DISCOVERING SIMILAR ORGANIZATIONAL SOCIAL MEDIA STRATEGIES USING CLASSIFICATION AND CLUSTERING
1 University of Porto (PORTUGAL)
2 CICE / ISCAP Polytechnic of Porto & CRACS / INESC TEC (PORTUGAL)
About this paper:
Conference name: 10th International Technology, Education and Development Conference
Dates: 7-9 March, 2016
Location: Valencia, Spain
Abstract:
The adoption of social media channels by Higher Education Institutions (HEI) has not been accompanied by a carefully planned and strategically design process. The adoption of social media channels has mainly been sustained by HEI joining the trend to adopt social media environments, aiming at mediatization, but lacking alignment with organizational goals and the adoption of efficient monitoring and benchmarking methods that can address the need to measure the efficiency of communication and conversation on social media.
Bearing in mind that a social media strategy needs to be aligned with and framed in the overall organizational strategic management goals, the structure of its communication strategy should provide a clear indication of the HEI’s positioning. However the right question relies on: how can one attempt to measure the efficiency of social media approach that has not been strategically designed and is the result of a set of unarticulated and situational messages? Thus, on a first stage it is not relevant, neither possible, to determine the social media strategies’ level of efficiency, which organizations constantly seek. Consequently, determining the organizational positioning of HEI current strategies will allow to combine monitoring and benchmarking methods to foster the identification opportunities and threats, which can serve as inputs for the internal evaluation of social media strategies’, for the necessary strategic readjustments and a subsequent efficiency measurement.
The model:
In order to establish a comparison of social media strategies between HEI’s, we developed a seven category model, encompassing the fundamental communication areas of focus for higher education service providers: Education; Research; Society; Identity; Administration; Relationship and Information.
The experiment:
We focused on the full set Portuguese HEI using their Facebook pages. From an initial list of the agent Page Id’s, our systems accessed and retrieved the posts of an entire school year. In the end we got 15.409 posts. Then, we performed s classification of these posts according to our model. For this step used six of the most promising, and prominent, classifiers: Support Vector Machines, Random Forests, LogiBoost, K-Nearest Neighbours, MultiLayer Perceptrons and Deep Neural Networks. First, we classified a set of 350 posts, manually. Then we run the full set of posts on our 6 trained classifiers to obtain a predicted category for each post, tagging the post with the prevalent category.

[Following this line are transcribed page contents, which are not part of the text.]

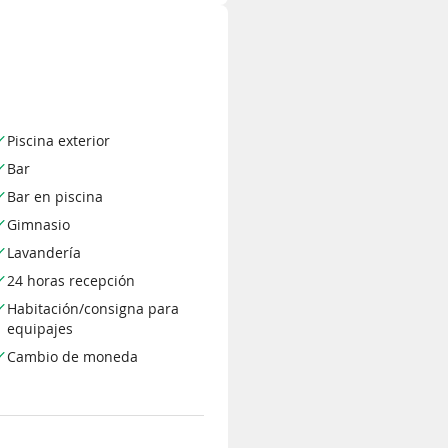
Piscina exterior
Bar
Bar en piscina
Gimnasio
Lavandería
24 horas recepción
Habitación/consigna para
equipajes
Cambio de moneda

With all posts classified, each one belonging to one of the 7 categories of our model, we grouped all posts from each HEI in order to find the centroid of each group, which is a vector of the form: Centroid(HEI) = (#C1, #C2, #C3, #C4, #C5, #C6, #C7).

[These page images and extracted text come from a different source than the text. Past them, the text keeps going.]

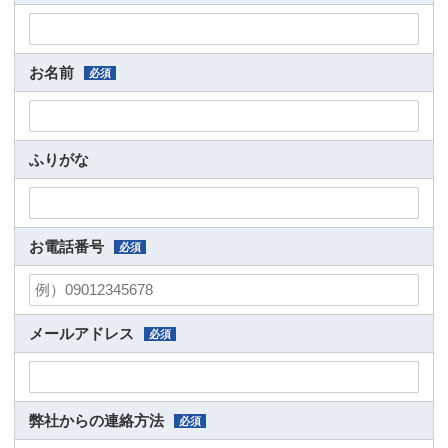
お名前
必須
ふりがな
お電話番号
必須
メールアドレス
必須
弊社からの連絡方法
必須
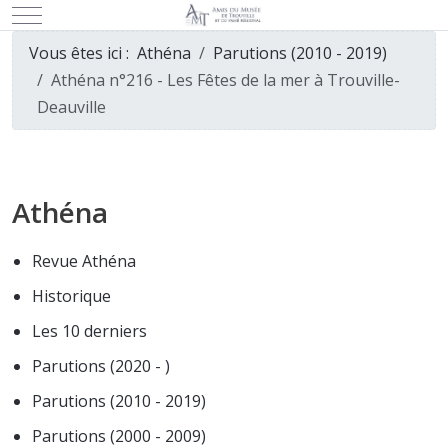
Mobile Menu Toggle
Vous êtes ici :
Athéna
Parutions (2010 - 2019)
Athéna n°216 - Les Fêtes de la mer à Trouville-
Deauville
Athéna
Revue Athéna
Historique
Les 10 derniers
Parutions (2020 - )
Parutions (2010 - 2019)
Parutions (2000 - 2009)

This vector gives as a notation that represents a signature of the communication strategy of a particular HEI. Using standard clustering algorithms, we group all the centroids into a set of k clusters, where k was given by the Silhouette coefficient.
Conclusions:
By clustering the overall social media strategies and corresponding response rate we expect to unveil the sector’s monitoring HEI and, through a benchmarking process, retrieve useful inputs for the design of social media strategies for HEI in general. In the paper we describe in detail the classification and clustering process, as well as the conclusions we can take from these results.Keywords:
Higher Education Institutions, Social Media, Benchmarking.